Eval Definition
Is Harmful Advice
Evaluates whether content contains guidance, recommendations, or instructions that could lead to harm if followed.
Evaluation Using Interface
Input:
- Required Inputs:
- input: The text content to evaluate for potentially harmful advice.
Output:
- Result: Returns ‘Passed’ if no harmful advice is detected, ‘Failed’ if harmful advice is detected.
- Reason: A detailed explanation of why the content was classified as containing or not containing harmful advice.
Evaluation Using Python SDK
Click here to learn how to setup evaluation using the Python SDK.
Input:
- Required Inputs:
- input:
string
- The text content to evaluate for potentially harmful advice.
- input:
Output:
- Result: Returns a list containing ‘Passed’ if no harmful advice is detected, or ‘Failed’ if harmful advice is detected.

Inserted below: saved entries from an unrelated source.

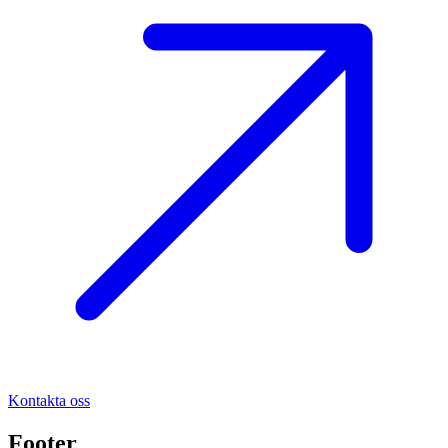
Kontakta oss
Footer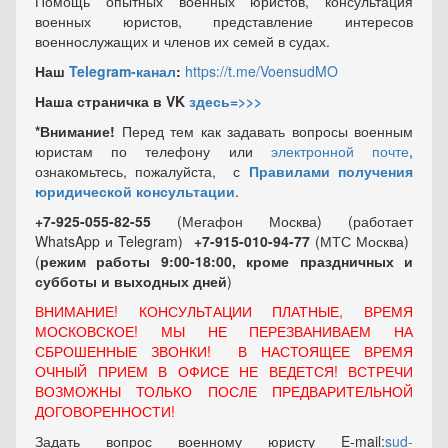
Помощь опытных военных юристов, консультация
военных юристов, представление интересов
военнослужащих и членов их семей в судах.
Наш
Telegram-канал
:
https://t.me/VoensudMO
Наша страничка в VK
здесь=>>>
*Внимание!
Перед тем как задавать вопросы военным
юристам по телефону или
электронной почте
,
ознакомьтесь, пожалуйста, с
Правилами получения
юридической консультации
.
+7-925-055-82-55
(Мегафон Москва) (работает
WhatsApp и Telegram)
+7-915-010-94-77
(МТС Москва)
(
режим работы 9:00-18:00, кроме праздничных
и
субботы и выходных
дней
)
ВНИМАНИЕ! КОНСУЛЬТАЦИИ ПЛАТНЫЕ, ВРЕМЯ
МОСКОВСКОЕ! МЫ НЕ ПЕРЕЗВАНИВАЕМ НА
СБРОШЕННЫЕ ЗВОНКИ! В НАСТОЯЩЕЕ ВРЕМЯ
ОЧНЫЙ ПРИЕМ В ОФИСЕ НЕ ВЕДЕТСЯ! ВСТРЕЧИ
ВОЗМОЖНЫ ТОЛЬКО ПОСЛЕ ПРЕДВАРИТЕЛЬНОЙ
ДОГОВОРЕННОСТИ!
Задать вопрос военному юристу E-mail:
sud-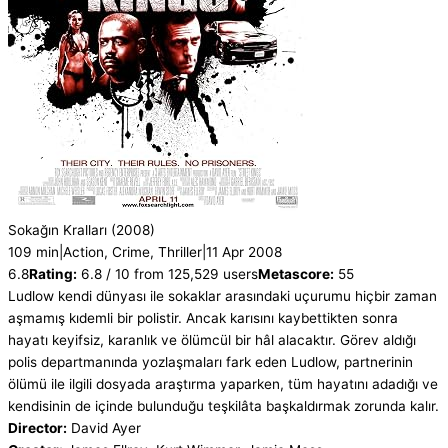
Sokağın Kralları
(2008)
109 min
|
Action, Crime, Thriller
|
11 Apr 2008
6.8
Rating:
6.8 / 10 from 125,529 users
Metascore:
55
Ludlow kendi dünyası ile sokaklar arasındaki uçurumu hiçbir zaman
aşmamış kıdemli bir polistir. Ancak karısını kaybettikten sonra
hayatı keyifsiz, karanlık ve ölümcül bir hâl alacaktır. Görev aldığı
polis departmanında yozlaşmaları fark eden Ludlow, partnerinin
ölümü ile ilgili dosyada araştırma yaparken, tüm hayatını adadığı ve
kendisinin de içinde bulunduğu teşkilâta başkaldırmak zorunda kalır.
Director:
David Ayer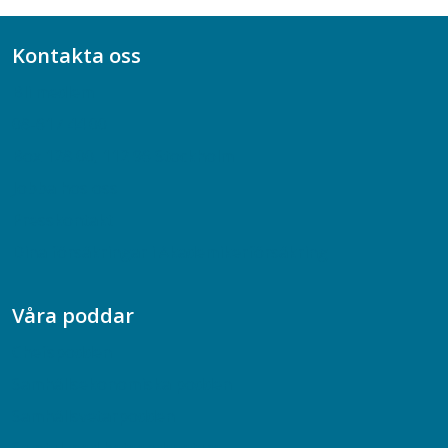
Kontakta oss
Bli medlem
08-617 44 00
Box 128 00, 112 96 Stockholm
Jobba hos oss
Presskontakt
Dina försäkringar i Akademikerförsäkring
Våra poddar
Chefspodden
Samhällsekonomiska podden
Samhällsvetarpodden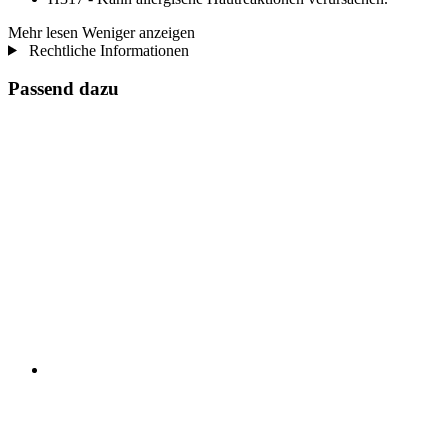
Mehr lesen
Weniger anzeigen
Rechtliche Informationen
Passend dazu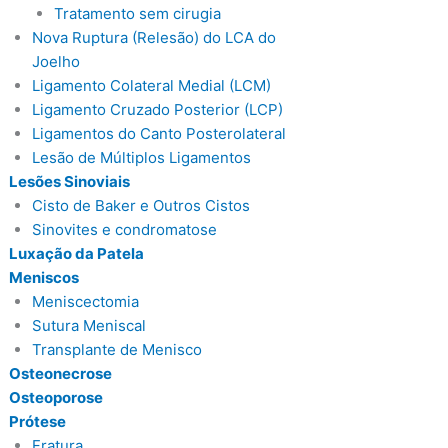
Tratamento sem cirugia
Nova Ruptura (Relesão) do LCA do
Joelho
Ligamento Colateral Medial (LCM)
Ligamento Cruzado Posterior (LCP)
Ligamentos do Canto Posterolateral
Lesão de Múltiplos Ligamentos
Lesões Sinoviais
Cisto de Baker e Outros Cistos
Sinovites e condromatose
Luxação da Patela
Meniscos
Meniscectomia
Sutura Meniscal
Transplante de Menisco
Osteonecrose
Osteoporose
Prótese
Fratura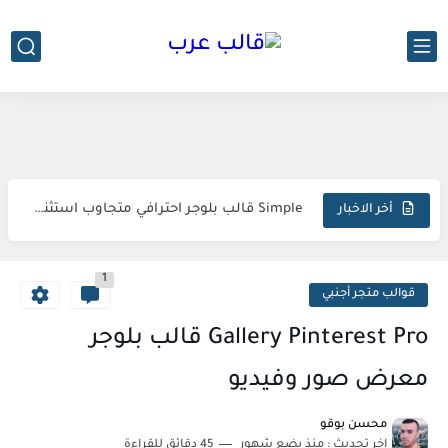
-->
Droid قالب بلوجر لمراجعة الهواتف
Simple قالب بلوجر احترافي متجاوب استثنائي مبتكر
أخر الاخبار
Sora Tax قالب بلوجر الاحترافي السريع المتكامل المثالي
1
FlexNews قالب بلوجر احترافي استثنائي متطور مذهل
قوالب متجر أجنبي
Magazin قالب بلوجر فريد متكامل وجذاب
Gallery Pinterest Pro قالب بلوجر
Topify قالب بلوجر فاخر متطور مبهر استثنائي
معرض صور وفيديو
sora24 قالب بلوجر يضمن تفوقك الرقمي المطلق
محسن بوقو
اخر تحديث :
منذ بضع شهور
45 دقائق للقراءة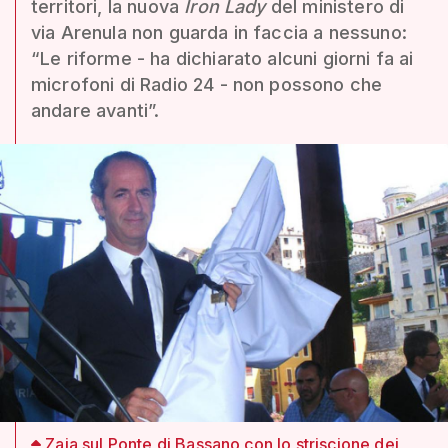
territori, la nuova
Iron Lady
del ministero di
via Arenula non guarda in faccia a nessuno:
“Le riforme - ha dichiarato alcuni giorni fa ai
microfoni di Radio 24 - non possono che
andare avanti”.
Zaia sul Ponte di Bassano con lo striscione dei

- Reason: Provides a detailed explanation of the evaluation.
Example Output:
What to do If you get Undesired Results
If the content is flagged as containing harmful advice (Failed) and you want to improve it:
- Remove recommendations that could lead to physical harm or danger
- Eliminate advice that might result in financial losses or legal problems
- Avoid guidance that could damage relationships or cause social harm
- Replace potentially harmful recommendations with safer alternatives
- Include appropriate disclaimers and warnings where relevant
- Consider adding context about when advice might not be appropriate
- Consult subject matter experts for sensitive topics
- Focus on well-established, evidence-based advice for health, finance, and safety topics
Comparing Is Harmful Advice with Similar Evals
- No Harmful Therapeutic Guidance: Is Harmful Advice evaluates a broad range of potentially harmful guidance, while No Harmful Therapeutic Guidance specifically focuses on inappropriate medical or mental health recommendations.
- Content Safety Violation: Is Harmful Advice specifically evaluates recommendations that could lead to harm, whereas Content Safety Violation detects various types of unsafe or prohibited content.
- Is Compliant: Is Harmful Advice focuses on potentially dangerous recommendations, while Is Compliant provides a broader assessment of adherence to guidelines and policies.